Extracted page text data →
%%
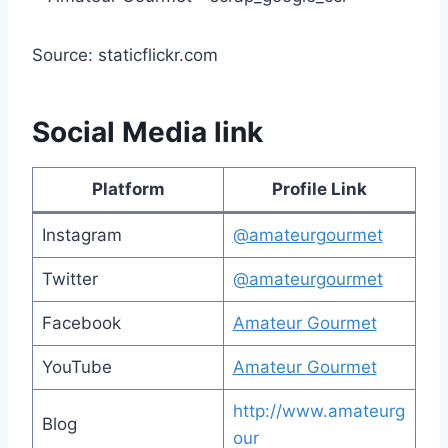
Source: staticflickr.com
Social Media link
Platform
Profile Link
Instagram
@amateurgourmet
Twitter
@amateurgourmet
Facebook
Amateur Gourmet
YouTube
Amateur Gourmet
http://www.amateurg
Blog
our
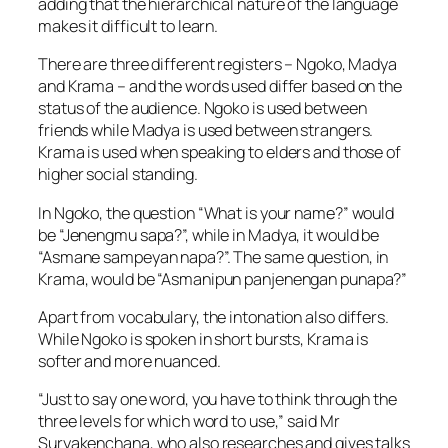
adding that the hierarchical nature of the language
makes it difficult to learn.
There are three different registers – Ngoko, Madya
and Krama – and the words used differ based on the
status of the audience. Ngoko is used between
friends while Madya is used between strangers.
Krama is used when speaking to elders and those of
higher social standing.
In Ngoko, the question “What is your name?” would
be “Jenengmu sapa?”, while in Madya, it would be
“Asmane sampeyan napa?”. The same question, in
Krama, would be “Asmanipun panjenengan punapa?”
Apart from vocabulary, the intonation also differs.
While Ngoko is spoken in short bursts, Krama is
softer and more nuanced.
“Just to say one word, you have to think through the
three levels for which word to use,” said Mr
Suryakenchana, who also researches and gives talks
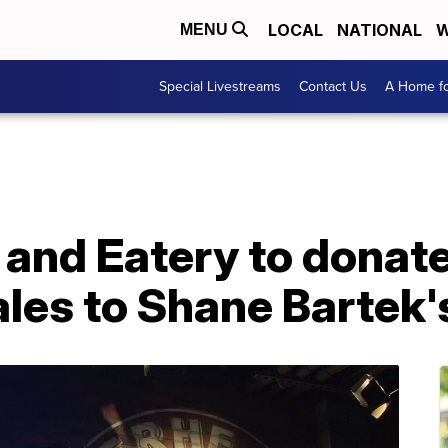
LOCAL
NATIONAL
W
MENU
Special Livestreams
Contact Us
A Home fo
 and Eatery to donat
les to Shane Bartek'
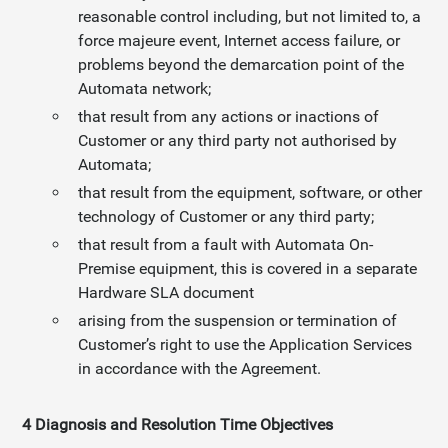
reasonable control including, but not limited to, a
force majeure event, Internet access failure, or
problems beyond the demarcation point of the
Automata network;
that result from any actions or inactions of
Customer or any third party not authorised by
Automata;
that result from the equipment, software, or other
technology of Customer or any third party;
that result from a fault with Automata On-
Premise equipment, this is covered in a separate
Hardware SLA document
arising from the suspension or termination of
Customer’s right to use the Application Services
in accordance with the Agreement.
4 Diagnosis and Resolution Time Objectives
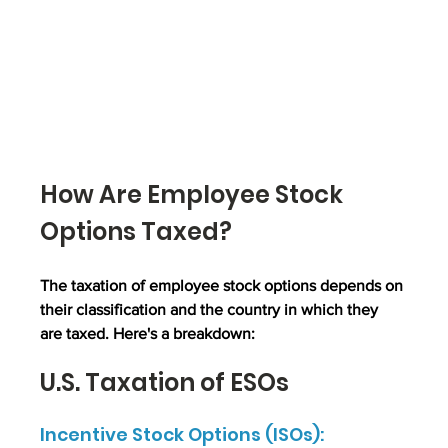
How Are Employee Stock 
Options Taxed?
The taxation of employee stock options depends on 
their classification and the country in which they 
are taxed. Here's a breakdown:
U.S. Taxation of ESOs
Incentive Stock Options (ISOs):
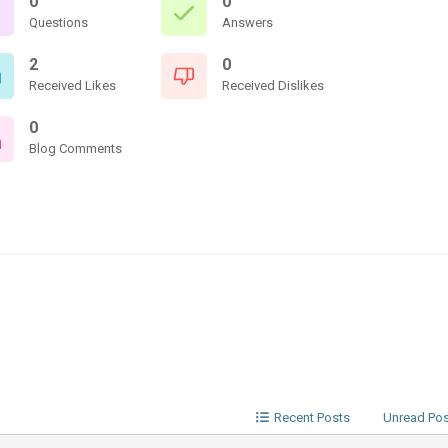
0
0
Questions
Answers
2
0
Received Likes
Received Dislikes
0
Blog Comments
Recent Posts
Unread Po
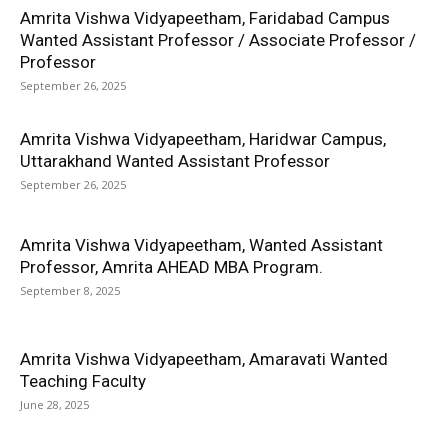
Amrita Vishwa Vidyapeetham, Faridabad Campus
Wanted Assistant Professor / Associate Professor /
Professor
September 26, 2025
Amrita Vishwa Vidyapeetham, Haridwar Campus,
Uttarakhand Wanted Assistant Professor
September 26, 2025
Amrita Vishwa Vidyapeetham, Wanted Assistant
Professor, Amrita AHEAD MBA Program.
September 8, 2025
Amrita Vishwa Vidyapeetham, Amaravati Wanted
Teaching Faculty
June 28, 2025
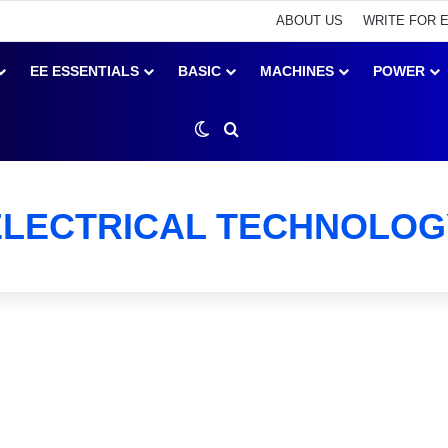
ABOUT US
WRITE FOR 
EE ESSENTIALS
BASIC
MACHINES
POWER
Switch skin
Search for
ELECTRICAL TECHNOLOG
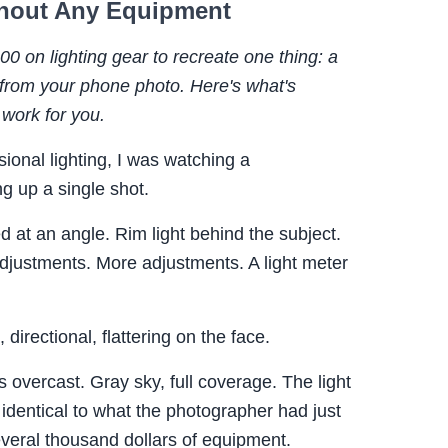
ithout Any Equipment
 on lighting gear to recreate one thing: a
 from your phone photo. Here's what's
 work for you.
sional lighting, I was watching a
g up a single shot.
 at an angle. Rim light behind the subject.
Adjustments. More adjustments. A light meter
 directional, flattering on the face.
 overcast. Gray sky, full coverage. The light
identical to what the photographer had just
everal thousand dollars of equipment.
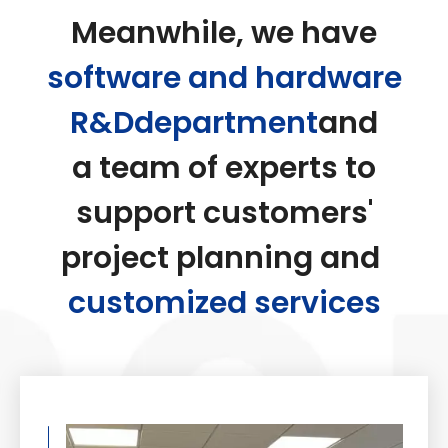
Meanwhile, we have
software and hardware
R&Ddepartment
and
a team of experts to
support customers'
project planning and
customized services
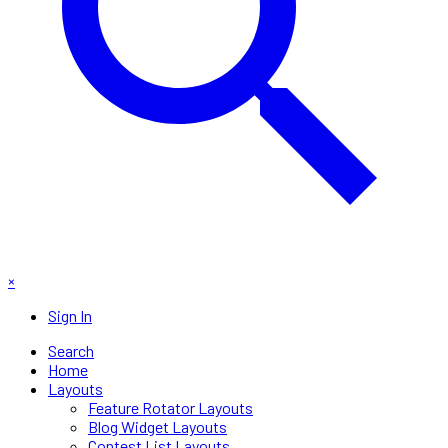
×
Sign In
Search
Home
Layouts
Feature Rotator Layouts
Blog Widget Layouts
Contest List Layouts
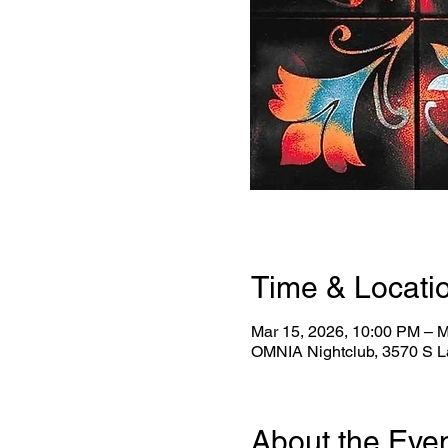
Time & Locati
Mar 15, 2026, 10:00 PM – M
OMNIA Nightclub, 3570 S L
About the Eve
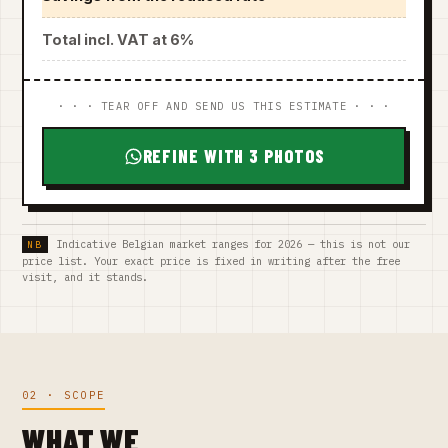
Total incl. VAT at 6%
· · · TEAR OFF AND SEND US THIS ESTIMATE · · ·
REFINE WITH 3 PHOTOS
Indicative Belgian market ranges for 2026 — this is not our
price list. Your exact price is fixed in writing after the free
visit, and it stands.
02 · SCOPE
WHAT WE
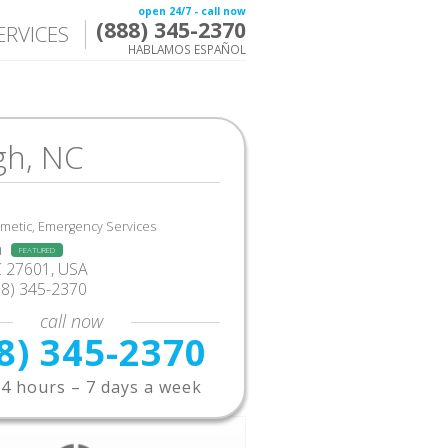
open 24/7 - call now
(888) 345-2370
ERVICES
HABLAMOS ESPAÑOL
gh, NC
smetic, Emergency Services
a
FEATURED
C 27601, USA
88) 345-2370
call now
8) 345-2370
4 hours – 7 days a week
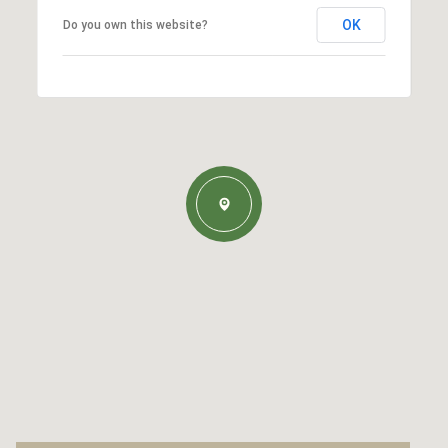
OK
Do you own this website?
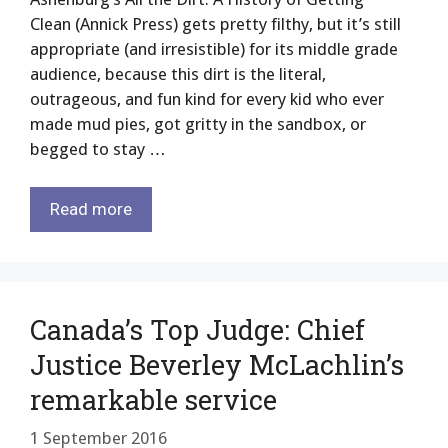
Clean (Annick Press) gets pretty filthy, but it’s still
appropriate (and irresistible) for its middle grade
audience, because this dirt is the literal,
outrageous, and fun kind for every kid who ever
made mud pies, got gritty in the sandbox, or
begged to stay …
Read more
Canada’s Top Judge: Chief
Justice Beverley McLachlin’s
remarkable service
1 September 2016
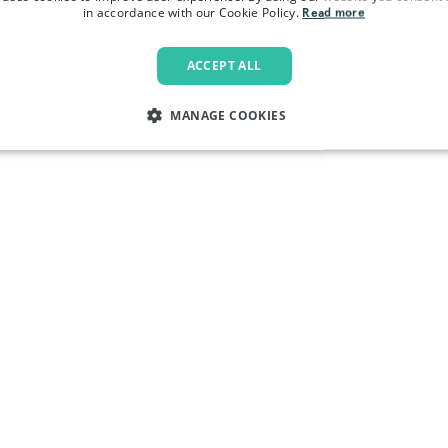
in accordance with our Cookie Policy.
Read more
ACCEPT ALL
MANAGE COOKIES
LY NECESSARY
PERFORMANCE
TARGETING
FU
Strictly necessary
Performance
Targeting
Functionality
allow core website functionality such as user login and account management. The websi
okies.
Provider
/
Domain
Expiration
Description
.pactcoffee.com
1 year
This cookie is used 
preferences regardin
the website.
www.pactcoffee.com
5 days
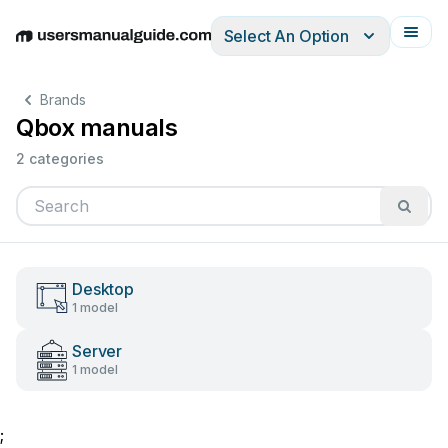
Select An Option
English
Deutsch
Español
Italiano
Français
Brands
Qbox manuals
2 categories
Desktop
1 model
Server
1 model
;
%%
Work task → Could you reproduce every record above exactly, leaving out any pictures?

Result →
Source: staticflickr.com
Social Media link
Platform
Profile Link
Instagram
@amateurgourmet
Twitter
@amateurgourmet
Facebook
Amateur Gourmet
YouTube
Amateur Gourmet
http://www.amateurg
Blog
our
adding that the hierarchical nature of the language
makes it difficult to learn.
There are three different registers – Ngoko, Madya
and Krama – and the words used differ based on the
status of the audience. Ngoko is used between
friends while Madya is used between strangers.
Krama is used when speaking to elders and those of
higher social standing.
In Ngoko, the question “What is your name?” would
be “Jenengmu sapa?”, while in Madya, it would be
“Asmane sampeyan napa?”. The same question, in
Krama, would be “Asmanipun panjenengan punapa?”
Apart from vocabulary, the intonation also differs.
While Ngoko is spoken in short bursts, Krama is
softer and more nuanced.
“Just to say one word, you have to think through the
three levels for which word to use,” said Mr
Suryakenchana, who also researches and gives talks
LOCAL
NATIONAL
W
MENU
Special Livestreams
Contact Us
A Home fo
 and Eatery to donat
les to Shane Bartek'
reasonable control including, but not limited to, a
force majeure event, Internet access failure, or
problems beyond the demarcation point of the
Automata network;
that result from any actions or inactions of
Customer or any third party not authorised by
Automata;
that result from the equipment, software, or other
technology of Customer or any third party;
that result from a fault with Automata On-
Premise equipment, this is covered in a separate
Hardware SLA document
arising from the suspension or termination of
Customer’s right to use the Application Services
in accordance with the Agreement.
4 Diagnosis and Resolution Time Objectives
How Are Employee Stock 
Options Taxed?
The taxation of employee stock options depends on 
their classification and the country in which they 
are taxed. Here's a breakdown:
U.S. Taxation of ESOs
Incentive Stock Options (ISOs):
0
0
Questions
Answers
2
0
Received Likes
Received Dislikes
0
Blog Comments
Recent Posts
Unread Po
Amrita Vishwa Vidyapeetham, Faridabad Campus
Wanted Assistant Professor / Associate Professor /
Professor
September 26, 2025
Amrita Vishwa Vidyapeetham, Haridwar Campus,
Uttarakhand Wanted Assistant Professor
September 26, 2025
Amrita Vishwa Vidyapeetham, Wanted Assistant
Professor, Amrita AHEAD MBA Program.
September 8, 2025
Amrita Vishwa Vidyapeetham, Amaravati Wanted
Teaching Faculty
June 28, 2025
ABOUT US
WRITE FOR 
EE ESSENTIALS
BASIC
MACHINES
POWER
Switch skin
Search for
ELECTRICAL TECHNOLOG
ithout Any Equipment
 on lighting gear to recreate one thing: a
 from your phone photo. Here's what's
 work for you.
sional lighting, I was watching a
g up a single shot.
 at an angle. Rim light behind the subject.
Adjustments. More adjustments. A light meter
 directional, flattering on the face.
 overcast. Gray sky, full coverage. The light
identical to what the photographer had just
everal thousand dollars of equipment.
Meanwhile, we have
software and hardware
R&Ddepartment
and
a team of experts to
support customers'
project planning and
customized services
×
Sign In
Search
Home
Layouts
Feature Rotator Layouts
Blog Widget Layouts
Contest List Layouts
Time & Locati
Mar 15, 2026, 10:00 PM – M
OMNIA Nightclub, 3570 S L
About the Eve
Total incl. VAT at 6%
· · · TEAR OFF AND SEND US THIS ESTIMATE · · ·
REFINE WITH 3 PHOTOS
Indicative Belgian market ranges for 2026 — this is not our
price list. Your exact price is fixed in writing after the free
visit, and it stands.
02 · SCOPE
WHAT WE
open 24/7 - call now
(888) 345-2370
ERVICES
HABLAMOS ESPAÑOL
gh, NC
smetic, Emergency Services
a
FEATURED
C 27601, USA
88) 345-2370
call now
8) 345-2370
4 hours – 7 days a week
OK
Do you own this website?
Clean (Annick Press) gets pretty filthy, but it’s still
appropriate (and irresistible) for its middle grade
audience, because this dirt is the literal,
outrageous, and fun kind for every kid who ever
made mud pies, got gritty in the sandbox, or
begged to stay …
Read more
Canada’s Top Judge: Chief
Justice Beverley McLachlin’s
remarkable service
1 September 2016
in accordance with our Cookie Policy.
Read more
ACCEPT ALL
MANAGE COOKIES
LY NECESSARY
PERFORMANCE
TARGETING
FU
Strictly necessary
Performance
Targeting
Functionality
allow core website functionality such as user login and account management. The websi
okies.
Provider
/
Domain
Expiration
Description
.pactcoffee.com
1 year
This cookie is used 
preferences regardin
the website.
www.pactcoffee.com
5 days
Select An Option
English
Deutsch
Español
Italiano
Français
Brands
Qbox manuals
2 categories
Desktop
1 model
Server
1 model
;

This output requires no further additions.